What exactly makes the JVM (in particular, Sun's implementation) slow to get running compared to other runtimes like CPython? My impression was that it mainly has to do with a boatload of libraries getting loaded whether they're needed or not, but that seems like something that shouldn't take 10 years to fix.
Come to think of it, how does the JVM start time compare to the CLR on Windows? How about Mono's CLR?
UPDATE: I'm particularly concerned with the use case of small utilities chained together as is common in Unix. Is Java now suitable for this style? Whatever startup overhead Java incurs, does it add up for every Java process, or does the overhead only really manifest for the first process?
Just to note some solutions:
There are two mechanisms that allow to faster startup JVM. The first one, is the class data sharing mechanism, that is supported since Java 6 Update 21 (only with the HotSpot Client VM, and only with the serial garbage collector as far as I know)
To activate it you need to set -Xshare (on some implementations: -Xshareclasses ) JVM options.
To read more about the feature you may visit: Class data sharing
The second mechanism is a Java Quick Starter. It allows to preload classes during OS startup, see: Java Quick Starter for more details.
It really depends on what you are doing during the start up. If you run Hello World application it takes 0.15 seconds on my machine.

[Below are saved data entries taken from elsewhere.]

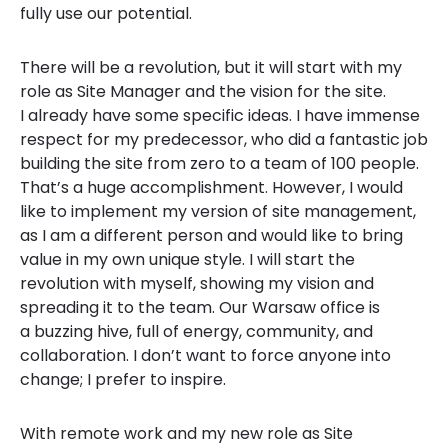
fully use our potential.
There will be a revolution, but it will start with my
role as Site Manager and the vision for the site.
I already have some specific ideas. I have immense
respect for my predecessor, who did a fantastic job
building the site from zero to a team of 100 people.
That’s a huge accomplishment. However, I would
like to implement my version of site management,
as I am a different person and would like to bring
value in my own unique style. I will start the
revolution with myself, showing my vision and
spreading it to the team. Our Warsaw office is
a buzzing hive, full of energy, community, and
collaboration. I don’t want to force anyone into
change; I prefer to inspire.
With remote work and my new role as Site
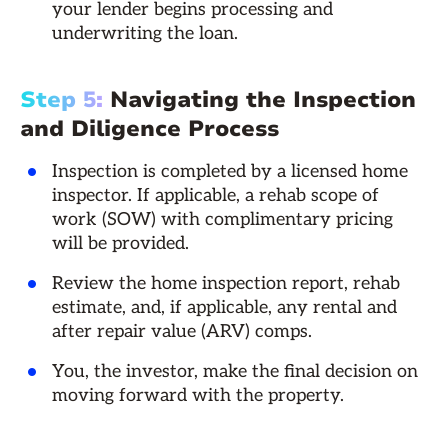
your lender begins processing and
underwriting the loan.
Step 5:
Navigating the Inspection
and Diligence Process
Inspection is completed by a licensed home
inspector. If applicable, a rehab scope of
work (SOW) with complimentary pricing
will be provided.
Review the home inspection report, rehab
estimate, and, if applicable, any rental and
after repair value (ARV) comps.
You, the investor, make the final decision on
moving forward with the property.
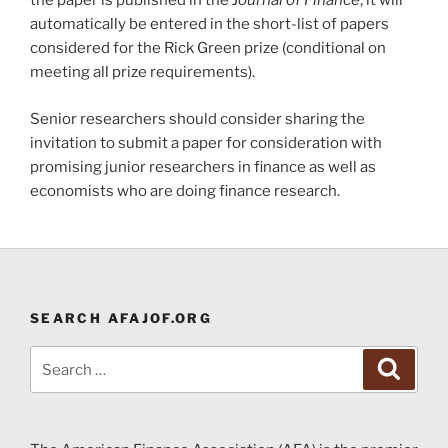
the paper is published in the
Journal of Finance
, it will
automatically be entered in the short-list of papers
considered for the Rick Green prize (conditional on
meeting all prize requirements).
Senior researchers should consider sharing the
invitation to submit a paper for consideration with
promising junior researchers in finance as well as
economists who are doing finance research.
SEARCH AFAJOF.ORG
Search
Search
for:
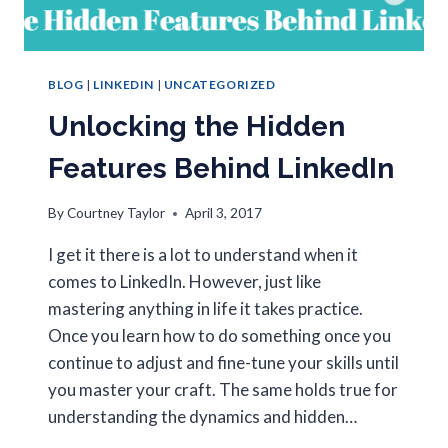
BLOG
|
LINKEDIN
|
UNCATEGORIZED
Unlocking the Hidden
Features Behind LinkedIn
By
Courtney Taylor
April 3, 2017
I get it there is a lot to understand when it
comes to LinkedIn. However, just like
mastering anything in life it takes practice.
Once you learn how to do something once you
continue to adjust and fine-tune your skills until
you master your craft. The same holds true for
understanding the dynamics and hidden…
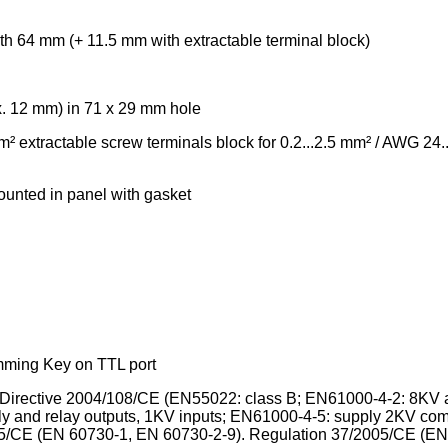
h 64 mm (+ 11.5 mm with extractable terminal block)
x. 12 mm) in 71 x 29 mm hole
² extractable screw terminals block for 0.2...2.5 mm² / AWG 24.
ounted in panel with gasket
mming Key on TTL port
Directive 2004/108/CE (EN55022: class B; EN61000-4-2: 8KV a
y and relay outputs, 1KV inputs; EN61000-4-5: supply 2KV co
6/95/CE (EN 60730-1, EN 60730-2-9). Regulation 37/2005/CE (E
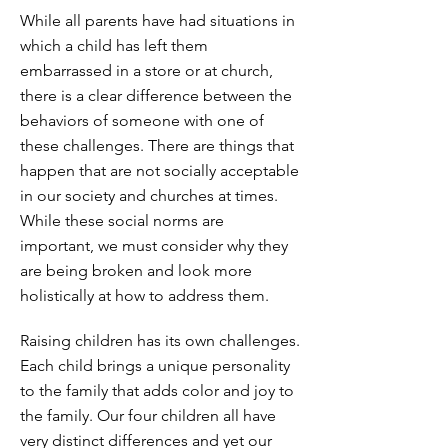
While all parents have had situations in
which a child has left them
embarrassed in a store or at church,
there is a clear difference between the
behaviors of someone with one of
these challenges. There are things that
happen that are not socially acceptable
in our society and churches at times.
While these social norms are
important, we must consider why they
are being broken and look more
holistically at how to address them.
Raising children has its own challenges.
Each child brings a unique personality
to the family that adds color and joy to
the family. Our four children all have
very distinct differences and yet our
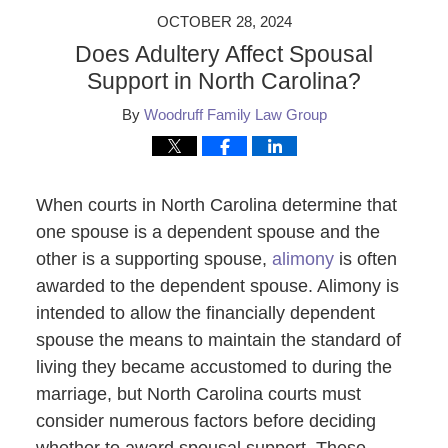
OCTOBER 28, 2024
Does Adultery Affect Spousal
Support in North Carolina?
By
Woodruff Family Law Group
When courts in North Carolina determine that
one spouse is a dependent spouse and the
other is a supporting spouse,
alimony
is often
awarded to the dependent spouse. Alimony is
intended to allow the financially dependent
spouse the means to maintain the standard of
living they became accustomed to during the
marriage, but North Carolina courts must
consider numerous factors before deciding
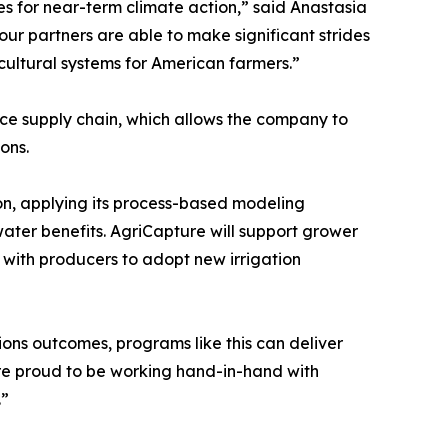
es for near-term climate action,” said Anastasia
r partners are able to make significant strides
icultural systems for American farmers.”
ice supply chain, which allows the company to
ions.
n, applying its process-based modeling
ater benefits. AgriCapture will support grower
ith producers to adopt new irrigation
ons outcomes, programs like this can deliver
e’re proud to be working hand-in-hand with
.”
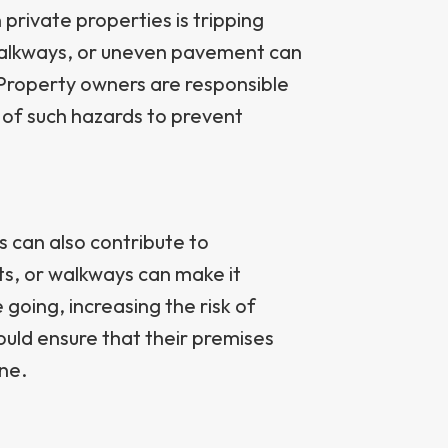
private properties is tripping
walkways, or uneven pavement can
. Property owners are responsible
e of such hazards to prevent
s can also contribute to
ots, or walkways can make it
e going, increasing the risk of
hould ensure that their premises
ne.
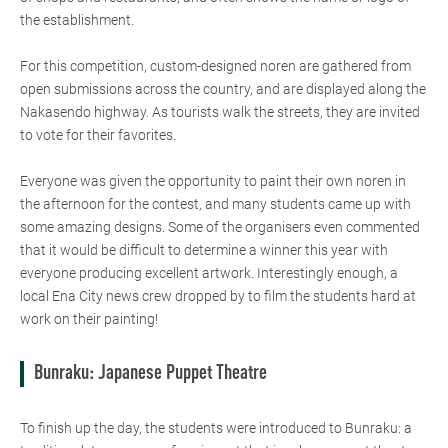
the establishment.
For this competition, custom-designed noren are gathered from
open submissions across the country, and are displayed along the
Nakasendo highway. As tourists walk the streets, they are invited
to vote for their favorites.
Everyone was given the opportunity to paint their own noren in
the afternoon for the contest, and many students came up with
some amazing designs. Some of the organisers even commented
that it would be difficult to determine a winner this year with
everyone producing excellent artwork. Interestingly enough, a
local Ena City news crew dropped by to film the students hard at
work on their painting!
Bunraku: Japanese Puppet Theatre
To finish up the day, the students were introduced to Bunraku: a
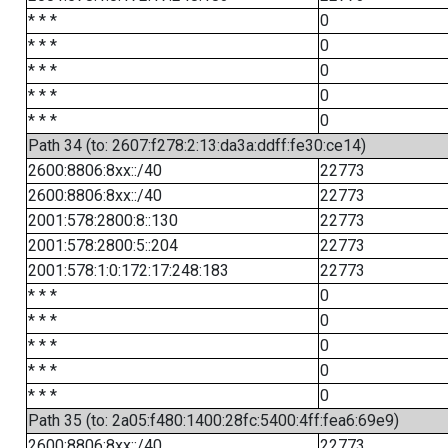
* * *
0
* * *
0
* * *
0
* * *
0
* * *
0
Path 34 (to: 2607:f278:2:13:da3a:ddff:fe30:ce14)
2600:8806:8xx::/40
22773
2600:8806:8xx::/40
22773
2001:578:2800:8::130
22773
2001:578:2800:5::204
22773
2001:578:1:0:172:17:248:183
22773
* * *
0
* * *
0
* * *
0
* * *
0
* * *
0
Path 35 (to: 2a05:f480:1400:28fc:5400:4ff:fea6:69e9)
2600:8806:8xx::/40
22773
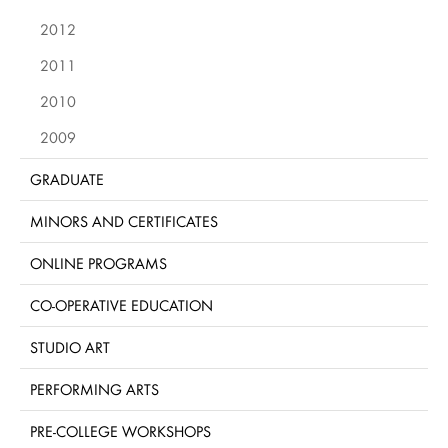
2012
2011
2010
2009
GRADUATE
MINORS AND CERTIFICATES
ONLINE PROGRAMS
CO-OPERATIVE EDUCATION
STUDIO ART
PERFORMING ARTS
PRE-COLLEGE WORKSHOPS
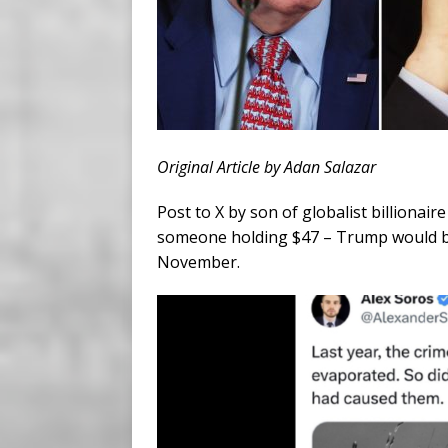
Original Article by Adan Salazar
Post to X by son of globalist billiona
someone holding $47 – Trump would be 
November.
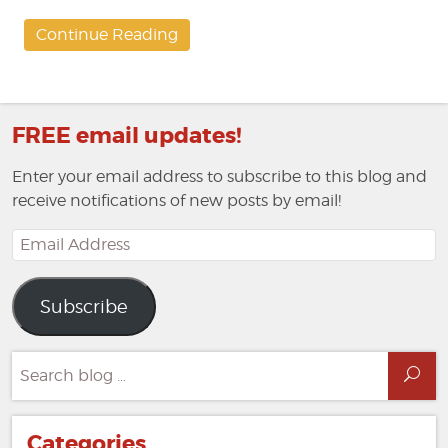
Continue Reading
FREE email updates!
Enter your email address to subscribe to this blog and
receive notifications of new posts by email!
Email
Address
Subscribe
Search
Sea
for:
Categories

However, Java is better suited to running as a client or a server/service which means the startup time isn't as important as the connection time (about 0.025 ms) or the round trip time response time (<< 0.001 ms).
Here is what Wikipedia has to say on the issue (with some references).
It appears that most of the time is taken just loading data (classes) from disk (i.e. startup time is I/O bound).
In addition to things already mentioned (loading classes, esp. from compressed JARs); running in interpreted mode before HotSpot compiles commonly-used bytecode; and HotSpot compilation overhead, there is also quite a bit of one-time initialization done by JDK classes themselves. Many optimizations are done in favor of longer-running systems where startup speed is less of a concern.
And as to unix style pipelining: you certainly do NOT want to start and re-start JVM multiple times. That is not going to be efficient. Rather chaining of tools should happen within JVM. This can not be easily intermixed with non-Java Unix tools, except by starting such tools from within JVM.
There are a number of reasons:
jar
s to loadI'm not sure about the CLR, but I think it is often faster because it caches a native version of assemblies for next time (so it doesn't need to JIT). CPython starts faster because it is an interpreter, and IIRC, doesn't do JIT.
All VMs with a rich type system such as Java or CLR will not be instanteous when compared to less rich systems such as those found in C or C++. This is largely because a lot is happening in the VM, a lot of classes get initialized and are required by a running system. Snapshots of an initialized system do help but it still costs to load that image back into memory etc.
A simple hello world styled one liner class with a main still requires a lot to be loaded and initialized. Verifying the class requires a lot of dependency checking and validation all which cost time and many CPU instructions to be executed. On the other hand a C program will not do any of these and will amount of a few instructions and then invoke the printer function.